Search the data for the word "小學生答" and copy each line that has it.

Data extracted from a collection:
══════════════════════════════

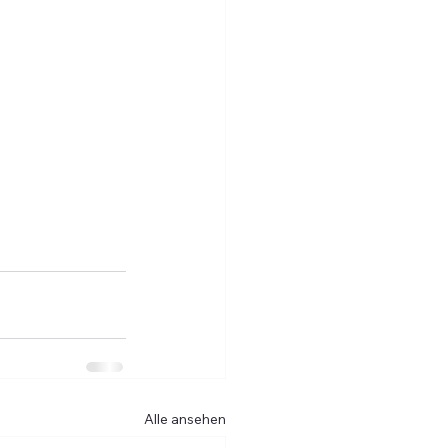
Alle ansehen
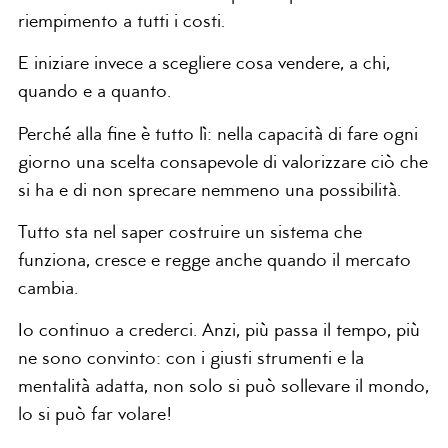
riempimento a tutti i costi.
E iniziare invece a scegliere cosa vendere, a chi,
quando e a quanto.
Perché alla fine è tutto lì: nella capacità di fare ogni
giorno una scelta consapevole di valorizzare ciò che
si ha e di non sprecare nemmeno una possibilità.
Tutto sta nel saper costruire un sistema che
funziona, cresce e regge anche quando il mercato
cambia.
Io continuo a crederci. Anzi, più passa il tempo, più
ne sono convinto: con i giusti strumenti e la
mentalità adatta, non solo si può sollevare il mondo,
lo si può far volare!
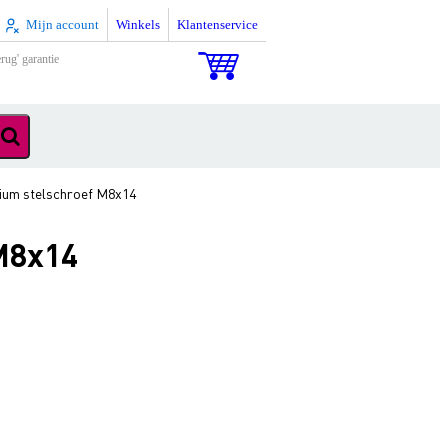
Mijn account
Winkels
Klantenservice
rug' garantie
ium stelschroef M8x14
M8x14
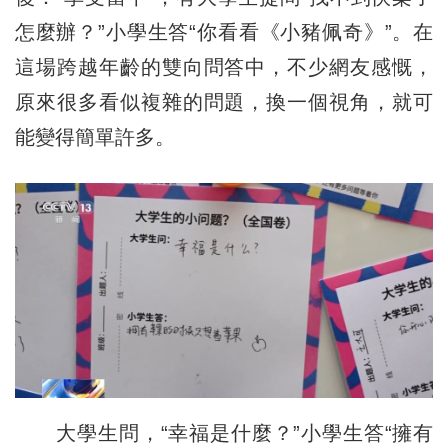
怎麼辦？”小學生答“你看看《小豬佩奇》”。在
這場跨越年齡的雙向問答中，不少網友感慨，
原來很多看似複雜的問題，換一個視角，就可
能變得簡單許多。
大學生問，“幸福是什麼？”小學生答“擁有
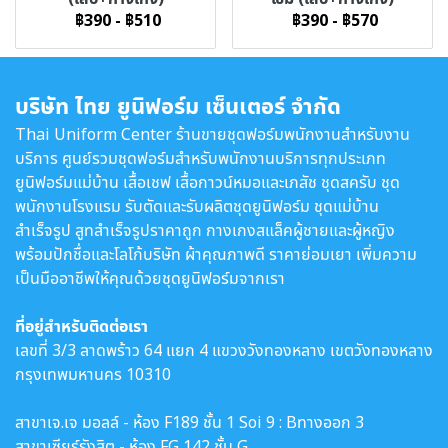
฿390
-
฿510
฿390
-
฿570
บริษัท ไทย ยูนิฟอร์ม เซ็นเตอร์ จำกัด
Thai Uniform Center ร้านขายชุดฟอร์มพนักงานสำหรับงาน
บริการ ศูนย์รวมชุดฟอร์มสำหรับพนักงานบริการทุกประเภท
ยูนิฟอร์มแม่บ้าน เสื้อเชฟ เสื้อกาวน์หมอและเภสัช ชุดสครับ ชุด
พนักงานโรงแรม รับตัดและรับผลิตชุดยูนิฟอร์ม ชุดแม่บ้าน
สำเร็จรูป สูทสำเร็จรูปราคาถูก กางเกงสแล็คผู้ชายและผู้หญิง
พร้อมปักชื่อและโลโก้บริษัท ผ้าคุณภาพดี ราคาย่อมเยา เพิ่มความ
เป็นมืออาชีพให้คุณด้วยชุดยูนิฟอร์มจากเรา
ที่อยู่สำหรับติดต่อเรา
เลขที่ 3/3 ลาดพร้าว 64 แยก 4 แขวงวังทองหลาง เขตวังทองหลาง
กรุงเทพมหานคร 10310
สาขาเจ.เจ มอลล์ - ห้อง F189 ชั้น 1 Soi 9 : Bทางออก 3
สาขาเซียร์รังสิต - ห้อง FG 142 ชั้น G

══════════════════════════════

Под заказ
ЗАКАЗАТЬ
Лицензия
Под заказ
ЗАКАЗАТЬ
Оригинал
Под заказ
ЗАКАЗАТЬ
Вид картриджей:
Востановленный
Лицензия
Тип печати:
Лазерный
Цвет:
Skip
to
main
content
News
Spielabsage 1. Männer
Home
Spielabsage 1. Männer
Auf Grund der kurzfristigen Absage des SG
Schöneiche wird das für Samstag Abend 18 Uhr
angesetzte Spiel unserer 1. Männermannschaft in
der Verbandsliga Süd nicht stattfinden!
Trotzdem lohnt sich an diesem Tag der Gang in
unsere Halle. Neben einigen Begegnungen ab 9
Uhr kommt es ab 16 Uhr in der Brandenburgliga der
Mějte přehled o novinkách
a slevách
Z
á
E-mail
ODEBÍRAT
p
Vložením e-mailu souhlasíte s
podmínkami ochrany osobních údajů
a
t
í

══════════════════════════════

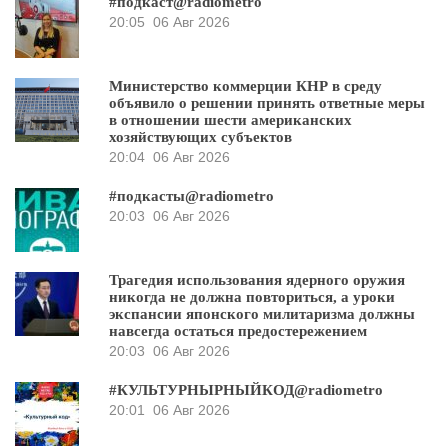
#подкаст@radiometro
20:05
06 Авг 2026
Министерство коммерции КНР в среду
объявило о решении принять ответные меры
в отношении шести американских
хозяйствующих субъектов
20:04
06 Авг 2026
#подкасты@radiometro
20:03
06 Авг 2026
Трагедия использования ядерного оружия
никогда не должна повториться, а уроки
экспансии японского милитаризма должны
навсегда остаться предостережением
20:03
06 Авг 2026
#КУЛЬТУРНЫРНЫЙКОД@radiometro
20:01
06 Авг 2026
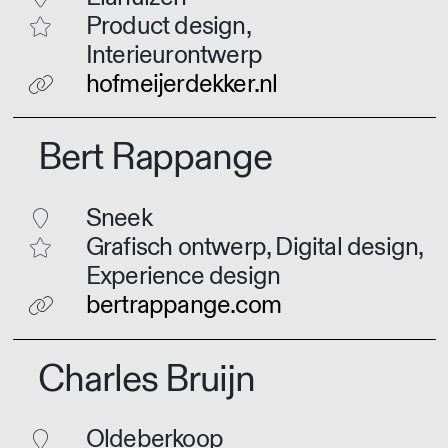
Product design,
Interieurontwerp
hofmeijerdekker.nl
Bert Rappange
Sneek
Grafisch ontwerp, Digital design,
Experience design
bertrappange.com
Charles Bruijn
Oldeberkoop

══════════════════════════════

TASK OUTPUT:
怎麼辦？”小學生答“你看看《小豬佩奇》”。在
大學生問，“幸福是什麼？”小學生答“擁有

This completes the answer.